Sentii il cuore accelerare.


«Edoardo e Noè.»

«Esatto.»

Damiano sfogliò i documenti. «Perché?»

Evelina rispose piano. «Perché Alessandro sapeva che Vittorio avrebbe cercato di estrometterti.»

Vittorio rise. «Tuo marito non era un santo.»

«Ma ti conosceva.»

«Abbastanza da sapere che non avrei permesso a un figlio illegittimo di controllare la Mercuri Holding.»

Damiano alzò gli occhi. «Quindi hai distrutto la relazione con Mara.»

Vittorio non negò.

Mi si fermò il respiro.


«Sei stato tu a mostrare a Damiano i documenti falsi.»

«Sì.»

Finalmente.

Una verità pulita in mezzo a decine di mezze verità.

«E hai fatto seguire Mara», continuò Damiano.

«Dovevo sapere se la gravidanza sarebbe arrivata a termine.»

Feci un passo verso di lui. «Hai fatto rubare il DNA dei miei figli.»

«Avevo bisogno di sapere se fossero davvero tuoi.»

«Erano bambini.»

«Erano eredi.»


Quelle due parole cancellarono qualsiasi dubbio su quell'uomo.

Damiano lo fissò con disgusto. «E Bianca?»

«Un intermediario la contattò. Lei aveva bisogno di denaro.»

«E Leone Valenti?» chiese Evelina.

Vittorio sorrise amaramente. «La distrazione perfetta. Tutti sapevano della vostra vecchia relazione. Bastava lasciare abbastanza indizi perché Alessandro guardasse nella direzione sbagliata.»

Riccardo scosse la testa. «Ma Alessandro non lo fece.»

Il sorriso di Vittorio scomparve.

«No.»

«Fece analizzare il tuo DNA.»

Silenzio.


Vittorio guardò la chiave.

«Dammi quella.»

Riccardo la infilò in tasca. «No.»

Damiano comprese improvvisamente. «Tu non conosci il risultato.»

Vittorio non rispose.

«È questo che vuoi», continuò. «Non sai se sei davvero mio padre.»

Evelina guardò Vittorio come se lo vedesse per la prima volta.

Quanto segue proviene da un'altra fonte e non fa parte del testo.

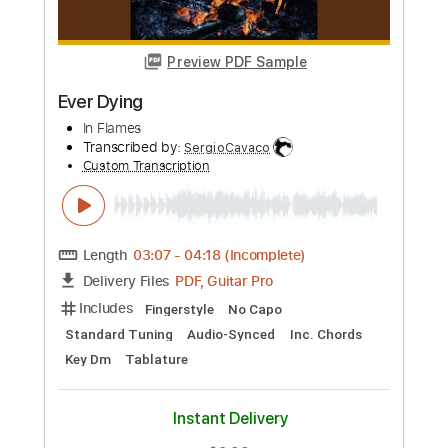
Preview PDF Sample
DYING LIGHT
INFECTED RAIN
Transcribed by:
NMV
Custom Transcription
Length
FULL
PDF, Guitar Pro
Delivery Files
Includes
Rhythm Tracks 🎶
Lead Tracks 🎸
Bass
Drums 🥁
Audio-Synced
Percussion
Tuning E B E A D G B E
Tuning E B E A D G
140 Bpm
Key Em
Tablature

Io cominciai finalmente a capire il disegno di Alessandro. Aveva lasciato tutti nell'incertezza perché l'incertezza impediva a Vittorio di agire apertamente.

«Domattina andremo a Lugano», disse Damiano.

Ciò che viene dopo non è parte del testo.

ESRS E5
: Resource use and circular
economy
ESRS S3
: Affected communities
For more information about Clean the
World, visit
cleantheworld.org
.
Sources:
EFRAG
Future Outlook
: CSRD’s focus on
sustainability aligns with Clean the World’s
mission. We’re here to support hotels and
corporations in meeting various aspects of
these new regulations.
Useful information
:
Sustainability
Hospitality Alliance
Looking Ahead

Vittorio fece un passo avanti. «Se aprite quella cassetta, non potrete tornare indietro.»


«Abbiamo già superato quel punto.»

«Pensi che dentro ci sia soltanto un test?»

Riccardo impallidì.

Damiano lo notò.

«Che altro c'è?»

Vassalli non rispose.

«Riccardo.»

«Alessandro aggiunse qualcosa prima di morire.»

«Cosa?»

Riccardo guardò Evelina.


«Una registrazione.»

Vittorio perse improvvisamente la calma. «Non esiste nessuna registrazione.»

Quella reazione fu più eloquente di una confessione.

«Di cosa?» chiesi.

Riccardo inspirò.

«Dell'incontro in cui qualcuno ammise di aver manipolato Damiano per costringerlo a lasciare Mara.»

Damiano fissò Vittorio.

«Tu.»

«Non sai di cosa parli.»

«Domani lo sapremo.»

Vittorio fece un altro passo, ma Evelina gli si mise davanti.

«Basta.»

La sua voce era cambiata.

«Per trentasette anni ho protetto questa famiglia mentendo. Ho perso mio marito. Ho quasi perso mio figlio. E oggi ho guardato due bambini che non sapevano nemmeno chi fossimo. Basta.»

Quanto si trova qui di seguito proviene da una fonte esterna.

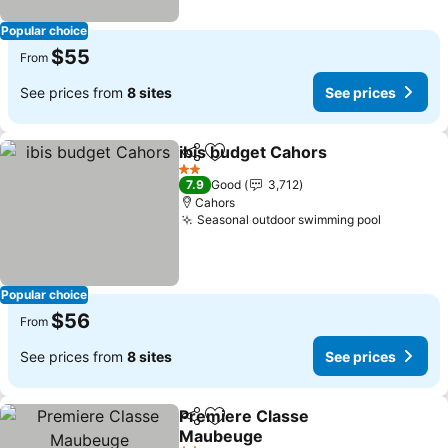
Popular choice
$55
From
See prices from
8 sites
See prices
ibis budget Cahors
Share
Add to favorites
2 Stars
7.9
Good
3,712
Cahors
Seasonal outdoor swimming pool
Popular choice
$56
From
See prices from
8 sites
See prices
Premiere Classe
Share
Add to favorites
Maubeuge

Damiano la osservò a lungo.

Poi prese il mio cappotto.

«Andiamo.»

Stavamo raggiungendo la porta quando Vittorio parlò.

«Mara.»

Mi fermai.

«Prima di andare a Lugano, dovresti chiedere a Riccardo perché Alessandro scelse proprio te come seconda chiave.»

Mi voltai.

Vassalli era diventato pallido.

«Che significa?»

Vittorio sorrise.

«Diglielo, Riccardo.»

Nessuno parlò.

«Digli perché Alessandro sapeva che Mara non avrebbe mai venduto quei bambini, qualunque cifra le avessimo offerto.»

Riccardo abbassò lentamente gli occhi.

«Perché conosceva suo padre.»

Il mio cuore ebbe un sussulto.

«Mio padre è morto quando avevo diciassette anni.»

«No», disse Riccardo.

Sentii il pavimento sparire sotto i piedi.

«L'uomo che ti ha cresciuta è morto quando avevi diciassette anni.»

Damiano si voltò verso di me.

«Riccardo, che cosa stai dicendo?»

Lui tirò fuori il telefono e aprì una vecchia fotografia digitalizzata. Me la porse.

Nell'immagine c'erano tre uomini molto giovani davanti a quella stessa villa.

Riconobbi Alessandro.

Riconobbi Vittorio.

Il terzo uomo aveva i miei occhi.

Sul retro della fotografia, fotografata insieme all'immagine, qualcuno aveva scritto tre nomi.

**Alessandro Mercuri. Vittorio Mercuri. Giulio Benedetti.**

Mi mancò il respiro.

Riccardo mi guardò.

«Alessandro non ti scelse per caso, Mara. Il fascicolo 47-B non riguarda soltanto chi è il padre biologico di Damiano.»

Fece una pausa.

«Riguarda anche chi era davvero il tuo.»